__AVAILABLE DATA__
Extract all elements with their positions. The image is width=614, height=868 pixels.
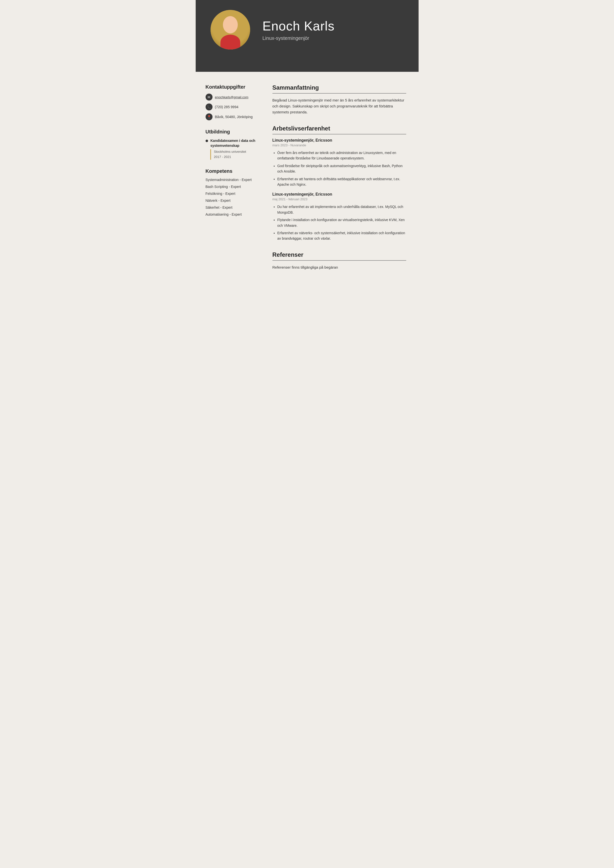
job-1-bullet-1: Över fem års erfarenhet av teknik och ad… xyxy=(277,150,406,161)
email-item: ✉ enochkarls@gmail.com xyxy=(205,94,258,101)
right-content: Sammanfattning Begåvad Linux-systemingen… xyxy=(265,79,418,285)
email-link[interactable]: enochkarls@gmail.com xyxy=(215,95,249,99)
education-title: Utbildning xyxy=(205,129,258,135)
main-content: Kontaktuppgifter ✉ enochkarls@gmail.com … xyxy=(196,72,418,300)
job-1-bullet-3: Erfarenhet av att hantera och driftsätta… xyxy=(277,176,406,188)
candidate-title: Linux-systemingenjör xyxy=(263,36,334,41)
job-1-bullet-2: God förståelse för skriptspråk och autom… xyxy=(277,163,406,174)
contact-title: Kontaktuppgifter xyxy=(205,84,258,90)
job-2-bullets: Du har erfarenhet av att implementera oc… xyxy=(272,204,406,241)
job-1-title: Linux-systemingenjör, Ericsson xyxy=(272,138,406,143)
location-icon: 📍 xyxy=(205,113,213,120)
job-1-period: mars 2023 - Nuvarande xyxy=(272,143,406,147)
header-section: Enoch Karls Linux-systemingenjör xyxy=(196,0,418,59)
skill-2: Bash Scripting - Expert xyxy=(205,185,258,189)
skill-4: Nätverk - Expert xyxy=(205,198,258,203)
address-item: 📍 Båvik, 50480, Jönköping xyxy=(205,113,258,120)
edu-years: 2017 - 2021 xyxy=(214,155,258,160)
references-text: Referenser finns tillgängliga på begäran xyxy=(272,264,406,270)
job-2-bullet-1: Du har erfarenhet av att implementera oc… xyxy=(277,204,406,215)
skill-6: Automatisering - Expert xyxy=(205,212,258,216)
contact-section: Kontaktuppgifter ✉ enochkarls@gmail.com … xyxy=(205,84,258,120)
skill-5: Säkerhet - Expert xyxy=(205,206,258,209)
header-text: Enoch Karls Linux-systemingenjör xyxy=(263,19,334,41)
experience-title: Arbetslivserfarenhet xyxy=(272,125,406,135)
edu-dot-icon xyxy=(205,140,208,142)
skill-3: Felsökning - Expert xyxy=(205,192,258,195)
edu-school: Stockholms universitet xyxy=(214,149,258,155)
avatar xyxy=(210,10,250,50)
experience-section: Arbetslivserfarenhet Linux-systemingenjö… xyxy=(272,125,406,242)
job-2-bullet-3: Erfarenhet av nätverks- och systemsäkerh… xyxy=(277,230,406,242)
references-section: Referenser Referenser finns tillgängliga… xyxy=(272,251,406,270)
summary-section: Sammanfattning Begåvad Linux-systemingen… xyxy=(272,84,406,115)
skills-title: Kompetens xyxy=(205,168,258,174)
job-1-bullets: Över fem års erfarenhet av teknik och ad… xyxy=(272,150,406,187)
email-icon: ✉ xyxy=(205,94,213,101)
phone-icon: 📞 xyxy=(205,104,213,110)
education-section: Utbildning Kandidatexamen i data och sys… xyxy=(205,129,258,160)
skills-section: Kompetens Systemadministration - Expert … xyxy=(205,168,258,216)
skill-1: Systemadministration - Expert xyxy=(205,178,258,182)
edu-details: Stockholms universitet 2017 - 2021 xyxy=(210,149,258,160)
candidate-name: Enoch Karls xyxy=(263,19,334,33)
job-2: Linux-systemingenjör, Ericsson maj 2021 … xyxy=(272,192,406,241)
job-1: Linux-systemingenjör, Ericsson mars 2023… xyxy=(272,138,406,187)
phone-item: 📞 (720) 285 9994 xyxy=(205,104,258,110)
header-arrow xyxy=(196,59,418,72)
address-text: Båvik, 50480, Jönköping xyxy=(215,115,253,119)
summary-text: Begåvad Linux-systemingenjör med mer än … xyxy=(272,97,406,115)
edu-bullet: Kandidatexamen i data och systemvetenska… xyxy=(205,138,258,148)
job-2-period: maj 2021 - februari 2023 xyxy=(272,197,406,201)
job-2-bullet-2: Flytande i installation och konfiguratio… xyxy=(277,217,406,228)
phone-text: (720) 285 9994 xyxy=(215,105,238,109)
education-item: Kandidatexamen i data och systemvetenska… xyxy=(205,138,258,160)
edu-degree: Kandidatexamen i data och systemvetenska… xyxy=(210,138,258,148)
references-title: Referenser xyxy=(272,251,406,261)
summary-title: Sammanfattning xyxy=(272,84,406,94)
sidebar: Kontaktuppgifter ✉ enochkarls@gmail.com … xyxy=(196,79,265,285)
job-2-title: Linux-systemingenjör, Ericsson xyxy=(272,192,406,197)
avatar-image xyxy=(210,10,250,50)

__PROBLEM REQUIREMENTS__
Leave out the pictures and give the rest of the material again, unaltered.

__FINISHED EXERCISE__
Extract all elements with their positions. The image is width=614, height=868 pixels.
job-1-bullet-1: Över fem års erfarenhet av teknik och ad… xyxy=(277,150,406,161)
email-item: ✉ enochkarls@gmail.com xyxy=(205,94,258,101)
right-content: Sammanfattning Begåvad Linux-systemingen… xyxy=(265,79,418,285)
email-link[interactable]: enochkarls@gmail.com xyxy=(215,95,249,99)
education-title: Utbildning xyxy=(205,129,258,135)
main-content: Kontaktuppgifter ✉ enochkarls@gmail.com … xyxy=(196,72,418,300)
job-1-bullet-3: Erfarenhet av att hantera och driftsätta… xyxy=(277,176,406,188)
candidate-title: Linux-systemingenjör xyxy=(263,36,334,41)
job-1-bullet-2: God förståelse för skriptspråk och autom… xyxy=(277,163,406,174)
contact-title: Kontaktuppgifter xyxy=(205,84,258,90)
job-2-bullets: Du har erfarenhet av att implementera oc… xyxy=(272,204,406,241)
job-1-title: Linux-systemingenjör, Ericsson xyxy=(272,138,406,143)
location-icon: 📍 xyxy=(205,113,213,120)
job-1-period: mars 2023 - Nuvarande xyxy=(272,143,406,147)
header-section: Enoch Karls Linux-systemingenjör xyxy=(196,0,418,59)
skill-2: Bash Scripting - Expert xyxy=(205,185,258,189)
skill-4: Nätverk - Expert xyxy=(205,198,258,203)
address-item: 📍 Båvik, 50480, Jönköping xyxy=(205,113,258,120)
edu-years: 2017 - 2021 xyxy=(214,155,258,160)
references-text: Referenser finns tillgängliga på begäran xyxy=(272,264,406,270)
job-2-bullet-1: Du har erfarenhet av att implementera oc… xyxy=(277,204,406,215)
skill-6: Automatisering - Expert xyxy=(205,212,258,216)
contact-section: Kontaktuppgifter ✉ enochkarls@gmail.com … xyxy=(205,84,258,120)
skill-5: Säkerhet - Expert xyxy=(205,206,258,209)
header-text: Enoch Karls Linux-systemingenjör xyxy=(263,19,334,41)
experience-title: Arbetslivserfarenhet xyxy=(272,125,406,135)
edu-dot-icon xyxy=(205,140,208,142)
skill-3: Felsökning - Expert xyxy=(205,192,258,195)
edu-school: Stockholms universitet xyxy=(214,149,258,155)
avatar xyxy=(210,10,250,50)
experience-section: Arbetslivserfarenhet Linux-systemingenjö… xyxy=(272,125,406,242)
job-2-bullet-3: Erfarenhet av nätverks- och systemsäkerh… xyxy=(277,230,406,242)
references-section: Referenser Referenser finns tillgängliga… xyxy=(272,251,406,270)
summary-section: Sammanfattning Begåvad Linux-systemingen… xyxy=(272,84,406,115)
skills-title: Kompetens xyxy=(205,168,258,174)
job-1-bullets: Över fem års erfarenhet av teknik och ad… xyxy=(272,150,406,187)
email-icon: ✉ xyxy=(205,94,213,101)
phone-icon: 📞 xyxy=(205,104,213,110)
education-section: Utbildning Kandidatexamen i data och sys… xyxy=(205,129,258,160)
skills-section: Kompetens Systemadministration - Expert … xyxy=(205,168,258,216)
skill-1: Systemadministration - Expert xyxy=(205,178,258,182)
edu-details: Stockholms universitet 2017 - 2021 xyxy=(210,149,258,160)
candidate-name: Enoch Karls xyxy=(263,19,334,33)
job-2: Linux-systemingenjör, Ericsson maj 2021 … xyxy=(272,192,406,241)
job-1: Linux-systemingenjör, Ericsson mars 2023… xyxy=(272,138,406,187)
phone-item: 📞 (720) 285 9994 xyxy=(205,104,258,110)
header-arrow xyxy=(196,59,418,72)
address-text: Båvik, 50480, Jönköping xyxy=(215,115,253,119)
summary-text: Begåvad Linux-systemingenjör med mer än … xyxy=(272,97,406,115)
edu-bullet: Kandidatexamen i data och systemvetenska… xyxy=(205,138,258,148)
job-2-period: maj 2021 - februari 2023 xyxy=(272,197,406,201)
job-2-bullet-2: Flytande i installation och konfiguratio… xyxy=(277,217,406,228)
phone-text: (720) 285 9994 xyxy=(215,105,238,109)
education-item: Kandidatexamen i data och systemvetenska… xyxy=(205,138,258,160)
edu-degree: Kandidatexamen i data och systemvetenska… xyxy=(210,138,258,148)
references-title: Referenser xyxy=(272,251,406,261)
summary-title: Sammanfattning xyxy=(272,84,406,94)
sidebar: Kontaktuppgifter ✉ enochkarls@gmail.com … xyxy=(196,79,265,285)
job-2-title: Linux-systemingenjör, Ericsson xyxy=(272,192,406,197)
avatar-image xyxy=(210,10,250,50)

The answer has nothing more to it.